Si tuviéramos otras opciones, ¿alguien realmente lo haría de esta manera?
“””
El silencio se interpuso entre sus respiraciones apresuradas, interrumpido solo por el constante tamborileo de sus pies contra la piedra.
Entonces la mujer murmuró entre dientes, cubierta por su capucha mientras corría:
—Tal vez si alguien hubiera tomado en serio su único trabajo, nada de esto habría sucedido.
Esperaba una réplica.
Alguna excusa.
Algo filoso para devolver.
Pero en cambio, el que llevaba la mochila solo dijo, en voz baja y sin emoción:
—Sí.
Créeme, lo sé.
El peso de esa admisión colgaba más pesado que la mochila misma.
Para cuando irrumpieron en el santuario, apenas podían respirar plenamente.
Cada inhalación era irregular, cada exhalación una amenaza de tropiezo.
Sin embargo, sus manos trabajaban rápido, desabrochando correas, pelando capas hasta que la mochila se abrió para revelar lo que brillaba en su interior.
Una forma rectangular, su superficie brillando tenuemente, captó la luz del techo y la dispersó como cristal roto.
Era imposible no mirar.
Incluso con los pulmones ardiendo, incluso con el tiempo acechándolos, el brillo exigía atención.
—¡Rápido!
—exclamó la mujer, con la voz quebrándose—.
¡No sé cuánto tiempo nos tomó subir hasta aquí, así que hazlo ahora!
Juntos se apresuraron hacia adelante, prácticamente tropezando el uno con el otro mientras el objeto resplandeciente era colocado en el pedestal.

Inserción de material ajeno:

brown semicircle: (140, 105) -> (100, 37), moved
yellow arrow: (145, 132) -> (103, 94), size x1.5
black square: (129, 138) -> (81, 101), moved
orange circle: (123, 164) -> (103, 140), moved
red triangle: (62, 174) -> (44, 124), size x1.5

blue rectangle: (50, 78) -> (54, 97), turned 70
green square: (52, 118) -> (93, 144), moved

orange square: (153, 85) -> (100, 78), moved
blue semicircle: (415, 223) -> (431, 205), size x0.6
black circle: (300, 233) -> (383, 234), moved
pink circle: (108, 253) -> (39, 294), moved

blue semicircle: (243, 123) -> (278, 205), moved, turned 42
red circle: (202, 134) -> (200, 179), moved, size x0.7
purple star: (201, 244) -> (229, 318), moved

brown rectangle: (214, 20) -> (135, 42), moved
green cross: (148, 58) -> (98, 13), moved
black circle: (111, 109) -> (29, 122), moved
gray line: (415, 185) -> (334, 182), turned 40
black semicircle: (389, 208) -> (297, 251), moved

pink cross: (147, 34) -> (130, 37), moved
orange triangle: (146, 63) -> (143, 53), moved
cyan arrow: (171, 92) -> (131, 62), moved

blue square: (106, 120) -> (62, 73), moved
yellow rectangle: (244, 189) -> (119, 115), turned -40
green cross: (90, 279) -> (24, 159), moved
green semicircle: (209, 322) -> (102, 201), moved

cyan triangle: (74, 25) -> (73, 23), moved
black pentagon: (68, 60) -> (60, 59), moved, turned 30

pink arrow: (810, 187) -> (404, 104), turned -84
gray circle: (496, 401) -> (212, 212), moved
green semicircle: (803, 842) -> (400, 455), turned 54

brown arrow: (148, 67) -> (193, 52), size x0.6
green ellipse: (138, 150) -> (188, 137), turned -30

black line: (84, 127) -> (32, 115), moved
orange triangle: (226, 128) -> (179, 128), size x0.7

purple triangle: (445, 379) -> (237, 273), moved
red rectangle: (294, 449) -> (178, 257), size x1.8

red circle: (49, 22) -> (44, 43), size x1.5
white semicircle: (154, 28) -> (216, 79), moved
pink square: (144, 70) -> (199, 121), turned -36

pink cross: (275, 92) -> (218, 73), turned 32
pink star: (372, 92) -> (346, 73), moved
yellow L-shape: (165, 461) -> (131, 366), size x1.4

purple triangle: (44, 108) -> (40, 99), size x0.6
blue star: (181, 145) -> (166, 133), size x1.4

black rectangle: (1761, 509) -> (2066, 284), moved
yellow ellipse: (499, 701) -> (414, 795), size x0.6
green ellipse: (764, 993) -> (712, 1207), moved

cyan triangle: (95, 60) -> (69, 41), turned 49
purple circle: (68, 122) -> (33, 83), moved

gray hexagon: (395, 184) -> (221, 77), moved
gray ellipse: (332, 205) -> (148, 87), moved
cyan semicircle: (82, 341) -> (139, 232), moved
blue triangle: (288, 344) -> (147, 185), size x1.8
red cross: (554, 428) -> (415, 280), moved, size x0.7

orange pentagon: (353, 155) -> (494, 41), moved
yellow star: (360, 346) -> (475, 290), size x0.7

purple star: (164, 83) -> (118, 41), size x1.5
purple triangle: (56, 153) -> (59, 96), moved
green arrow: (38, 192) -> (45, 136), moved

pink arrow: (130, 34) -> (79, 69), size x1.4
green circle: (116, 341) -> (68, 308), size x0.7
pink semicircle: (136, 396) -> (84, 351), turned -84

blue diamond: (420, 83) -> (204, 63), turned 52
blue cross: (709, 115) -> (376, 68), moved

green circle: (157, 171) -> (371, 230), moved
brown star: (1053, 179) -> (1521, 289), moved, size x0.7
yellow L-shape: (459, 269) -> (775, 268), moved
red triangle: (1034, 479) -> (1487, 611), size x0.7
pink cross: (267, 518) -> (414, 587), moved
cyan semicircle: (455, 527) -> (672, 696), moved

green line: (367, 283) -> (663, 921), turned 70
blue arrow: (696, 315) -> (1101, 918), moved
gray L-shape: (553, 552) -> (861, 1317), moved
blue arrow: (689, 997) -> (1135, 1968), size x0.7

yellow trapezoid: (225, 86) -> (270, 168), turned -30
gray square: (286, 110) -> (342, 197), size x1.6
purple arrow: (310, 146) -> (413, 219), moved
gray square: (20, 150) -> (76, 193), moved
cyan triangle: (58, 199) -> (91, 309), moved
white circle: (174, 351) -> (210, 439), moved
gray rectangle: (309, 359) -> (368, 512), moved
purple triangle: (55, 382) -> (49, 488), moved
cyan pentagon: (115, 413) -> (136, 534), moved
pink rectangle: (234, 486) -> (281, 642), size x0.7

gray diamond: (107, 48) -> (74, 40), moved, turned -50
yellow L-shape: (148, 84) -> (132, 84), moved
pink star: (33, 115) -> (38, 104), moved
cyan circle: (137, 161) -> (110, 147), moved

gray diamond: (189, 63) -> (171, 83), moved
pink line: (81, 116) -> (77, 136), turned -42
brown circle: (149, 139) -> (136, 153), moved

El santuario reaccionó instantáneamente.
El maná fluyó hacia afuera en una cascada cegadora, llenando la aguja con un pulso radiante que llegó hasta su base.
Por un instante, toda la estructura parecía viva, respirando luz.
Luego, tan rápido como apareció, el brillo se desvaneció, dejando tras de sí una inquietante quietud mientras el objeto se abría.
Páginas translúcidas se desplegaron, cada una brillando suavemente, como si estuvieran grabadas con secretos demasiado frágiles para los indignos.
—Sácalo.
Rápido —instó la figura más alta.
Las manos de la mujer temblaban mientras trabajaba, introduciendo autorizaciones en capas, trazando secuencias rúnicas con dedos que se negaban a estabilizarse.
Cada símbolo desbloqueaba otro, cada destello de luz era un recordatorio de lo delicado que era el proceso.
En el suelo, algo pequeño yacía desapercibido.
Un objeto delgado y de aspecto ordinario, brillando levemente mientras captaba el resplandor del santuario.
Una pluma.
Yacía inofensiva, mezclándose casi demasiado fácilmente con las sombras.
Nada notable, nada que valiera más que una mirada pasajera.